(Collected data entries)
###

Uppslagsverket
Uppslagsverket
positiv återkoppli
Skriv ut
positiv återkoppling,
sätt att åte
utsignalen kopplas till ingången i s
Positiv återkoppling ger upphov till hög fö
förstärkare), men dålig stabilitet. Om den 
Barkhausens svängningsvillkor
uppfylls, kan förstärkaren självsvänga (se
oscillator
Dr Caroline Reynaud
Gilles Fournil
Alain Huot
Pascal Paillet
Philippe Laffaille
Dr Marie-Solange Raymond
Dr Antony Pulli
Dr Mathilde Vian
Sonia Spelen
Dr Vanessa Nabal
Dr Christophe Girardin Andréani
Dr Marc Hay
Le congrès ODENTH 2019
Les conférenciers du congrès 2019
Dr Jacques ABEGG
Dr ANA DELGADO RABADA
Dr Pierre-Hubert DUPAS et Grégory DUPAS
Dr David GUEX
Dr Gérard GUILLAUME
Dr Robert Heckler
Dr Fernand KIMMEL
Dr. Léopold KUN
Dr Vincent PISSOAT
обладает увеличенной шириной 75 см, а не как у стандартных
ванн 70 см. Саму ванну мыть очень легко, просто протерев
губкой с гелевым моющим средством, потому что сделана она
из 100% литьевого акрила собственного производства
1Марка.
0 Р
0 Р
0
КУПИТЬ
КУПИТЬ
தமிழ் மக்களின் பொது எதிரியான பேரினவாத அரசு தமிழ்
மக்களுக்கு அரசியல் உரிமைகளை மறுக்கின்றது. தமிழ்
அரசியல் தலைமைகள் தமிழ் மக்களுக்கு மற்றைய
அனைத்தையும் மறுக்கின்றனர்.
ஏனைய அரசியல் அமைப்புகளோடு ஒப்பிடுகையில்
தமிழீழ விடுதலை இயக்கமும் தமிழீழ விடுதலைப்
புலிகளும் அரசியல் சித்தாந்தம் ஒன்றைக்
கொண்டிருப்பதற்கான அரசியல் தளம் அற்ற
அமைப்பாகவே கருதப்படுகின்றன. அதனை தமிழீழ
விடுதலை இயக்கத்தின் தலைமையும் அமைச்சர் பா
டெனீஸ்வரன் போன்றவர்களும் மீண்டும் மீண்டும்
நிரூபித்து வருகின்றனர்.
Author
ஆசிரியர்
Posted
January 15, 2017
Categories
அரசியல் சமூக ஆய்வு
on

###

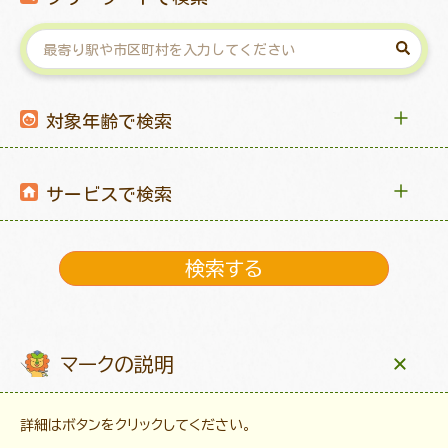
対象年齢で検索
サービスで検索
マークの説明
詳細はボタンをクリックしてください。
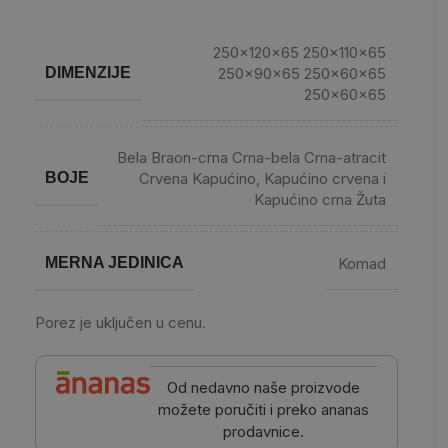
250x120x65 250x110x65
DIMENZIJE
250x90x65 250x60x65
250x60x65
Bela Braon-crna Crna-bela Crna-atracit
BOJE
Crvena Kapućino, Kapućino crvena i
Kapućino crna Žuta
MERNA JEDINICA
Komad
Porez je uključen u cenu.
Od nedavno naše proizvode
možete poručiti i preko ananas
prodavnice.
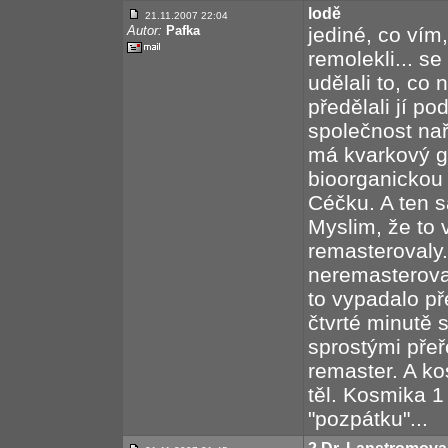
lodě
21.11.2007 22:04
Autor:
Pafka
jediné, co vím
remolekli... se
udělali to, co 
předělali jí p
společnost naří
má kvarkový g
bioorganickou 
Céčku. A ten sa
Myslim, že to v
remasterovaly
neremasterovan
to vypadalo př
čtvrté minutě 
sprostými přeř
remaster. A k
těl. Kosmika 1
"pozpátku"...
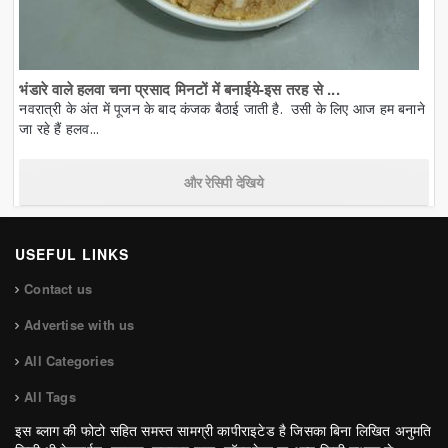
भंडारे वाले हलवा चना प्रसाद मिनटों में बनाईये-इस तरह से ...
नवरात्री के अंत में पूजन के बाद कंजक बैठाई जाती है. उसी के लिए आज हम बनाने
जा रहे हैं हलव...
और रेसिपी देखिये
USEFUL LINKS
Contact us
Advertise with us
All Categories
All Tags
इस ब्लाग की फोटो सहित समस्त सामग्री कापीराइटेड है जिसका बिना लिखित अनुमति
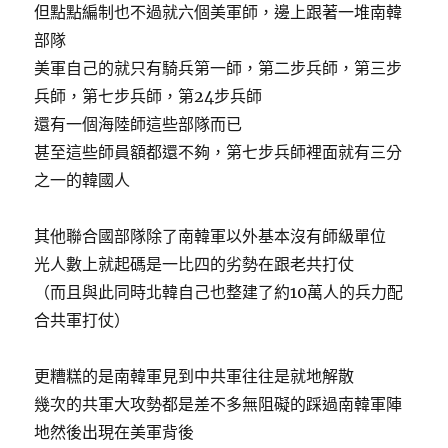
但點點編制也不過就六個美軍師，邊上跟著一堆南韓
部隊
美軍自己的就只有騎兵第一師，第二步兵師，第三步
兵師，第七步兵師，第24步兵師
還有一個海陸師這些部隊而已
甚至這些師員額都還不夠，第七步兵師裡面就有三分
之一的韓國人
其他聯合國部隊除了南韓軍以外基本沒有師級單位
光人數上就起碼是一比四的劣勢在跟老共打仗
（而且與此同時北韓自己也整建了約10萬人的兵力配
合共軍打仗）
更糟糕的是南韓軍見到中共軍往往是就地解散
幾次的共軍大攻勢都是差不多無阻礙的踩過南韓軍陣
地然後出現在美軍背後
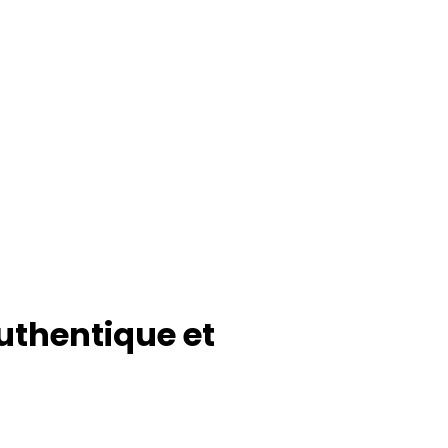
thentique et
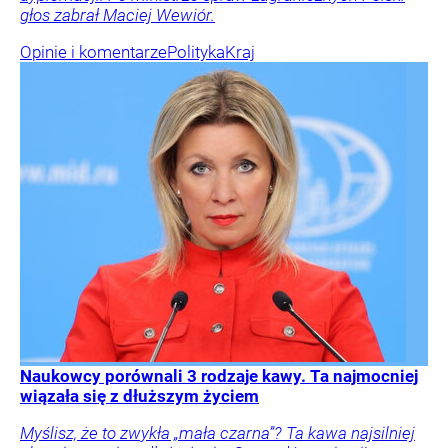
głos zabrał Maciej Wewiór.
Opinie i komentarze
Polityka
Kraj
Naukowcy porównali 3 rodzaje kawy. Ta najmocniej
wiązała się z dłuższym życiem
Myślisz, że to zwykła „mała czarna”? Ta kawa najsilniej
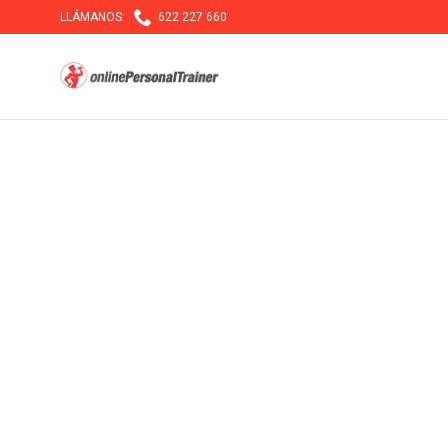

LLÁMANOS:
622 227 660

###

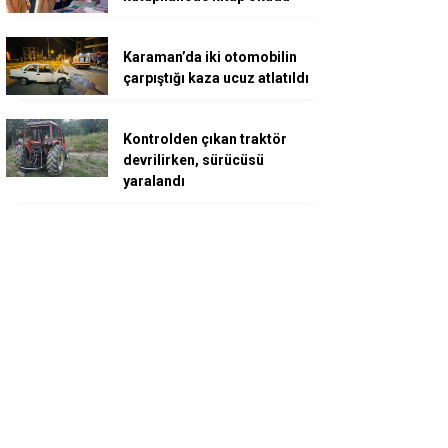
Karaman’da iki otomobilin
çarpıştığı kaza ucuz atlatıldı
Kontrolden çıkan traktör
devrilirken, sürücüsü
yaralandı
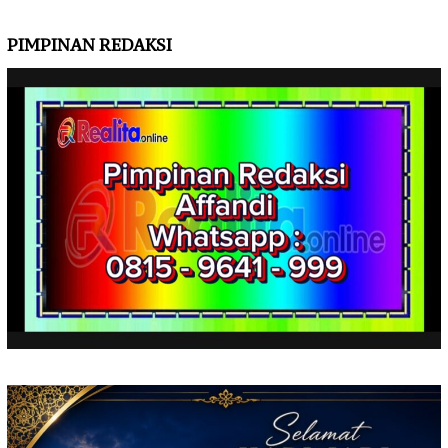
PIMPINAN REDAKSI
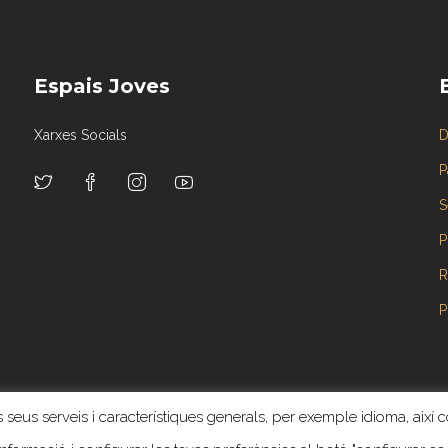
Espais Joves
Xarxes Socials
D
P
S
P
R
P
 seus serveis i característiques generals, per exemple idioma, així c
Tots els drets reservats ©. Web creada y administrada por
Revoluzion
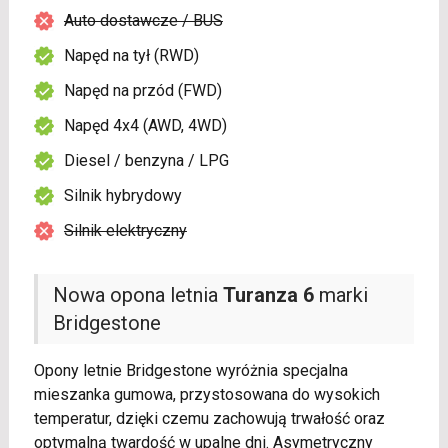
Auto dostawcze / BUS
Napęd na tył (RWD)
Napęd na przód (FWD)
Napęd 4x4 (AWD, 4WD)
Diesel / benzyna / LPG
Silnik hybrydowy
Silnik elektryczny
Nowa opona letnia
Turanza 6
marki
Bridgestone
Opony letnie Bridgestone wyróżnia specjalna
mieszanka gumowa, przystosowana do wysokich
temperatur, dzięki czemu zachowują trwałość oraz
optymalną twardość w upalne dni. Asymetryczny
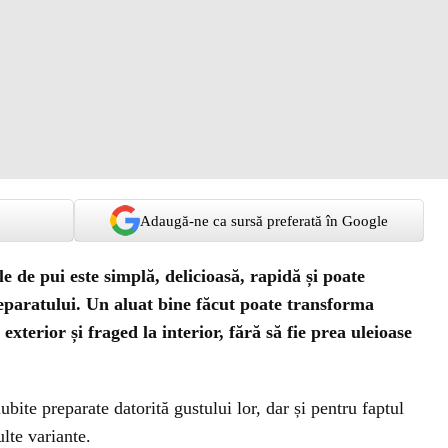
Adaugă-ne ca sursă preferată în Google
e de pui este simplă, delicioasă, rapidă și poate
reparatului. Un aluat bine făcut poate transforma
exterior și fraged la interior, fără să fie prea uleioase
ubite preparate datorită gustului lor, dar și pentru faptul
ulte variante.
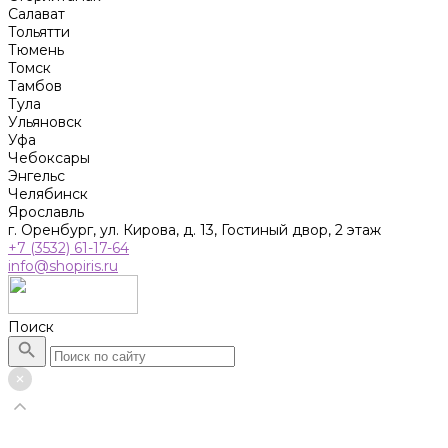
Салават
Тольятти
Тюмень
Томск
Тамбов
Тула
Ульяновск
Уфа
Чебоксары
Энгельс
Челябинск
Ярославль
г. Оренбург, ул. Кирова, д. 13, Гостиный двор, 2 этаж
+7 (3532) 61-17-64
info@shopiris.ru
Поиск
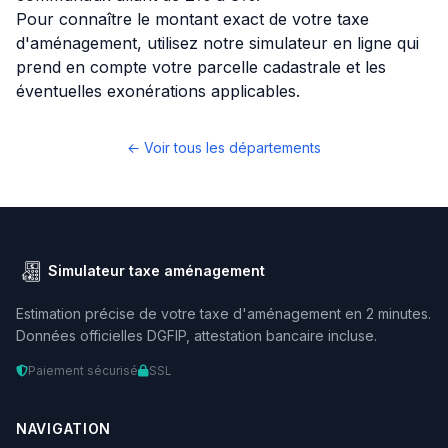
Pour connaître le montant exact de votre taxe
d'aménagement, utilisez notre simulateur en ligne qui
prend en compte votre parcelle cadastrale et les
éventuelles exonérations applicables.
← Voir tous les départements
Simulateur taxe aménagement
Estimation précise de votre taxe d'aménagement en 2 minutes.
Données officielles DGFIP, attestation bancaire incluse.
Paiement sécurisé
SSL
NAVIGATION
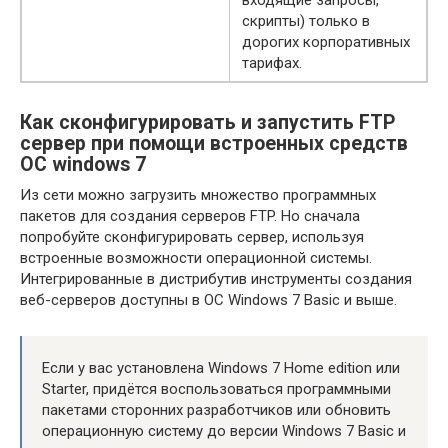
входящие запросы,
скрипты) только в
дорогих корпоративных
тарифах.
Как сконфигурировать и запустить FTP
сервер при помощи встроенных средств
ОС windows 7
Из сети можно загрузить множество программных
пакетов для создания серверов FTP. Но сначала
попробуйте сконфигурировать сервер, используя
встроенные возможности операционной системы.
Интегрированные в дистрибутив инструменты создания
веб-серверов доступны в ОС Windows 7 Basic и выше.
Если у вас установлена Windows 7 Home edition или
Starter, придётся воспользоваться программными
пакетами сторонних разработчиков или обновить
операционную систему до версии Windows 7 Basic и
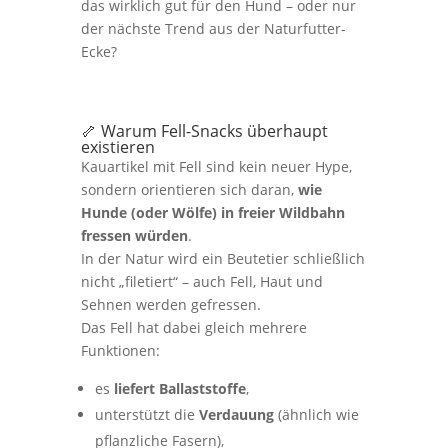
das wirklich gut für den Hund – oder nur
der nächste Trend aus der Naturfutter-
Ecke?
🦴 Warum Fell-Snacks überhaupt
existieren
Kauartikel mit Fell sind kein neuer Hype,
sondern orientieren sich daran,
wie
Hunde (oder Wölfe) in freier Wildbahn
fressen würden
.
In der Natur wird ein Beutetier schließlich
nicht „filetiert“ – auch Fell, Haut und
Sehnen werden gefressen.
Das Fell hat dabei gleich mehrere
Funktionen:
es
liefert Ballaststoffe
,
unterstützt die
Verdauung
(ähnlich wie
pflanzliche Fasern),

###

:: WORK REQUEST ::
Please go line by line through the records above, copying each one that holds the string "återkoppling".

:: EXERCISE OUTPUT ::
positiv återkoppling,
Positiv återkoppling ger upphov till hög fö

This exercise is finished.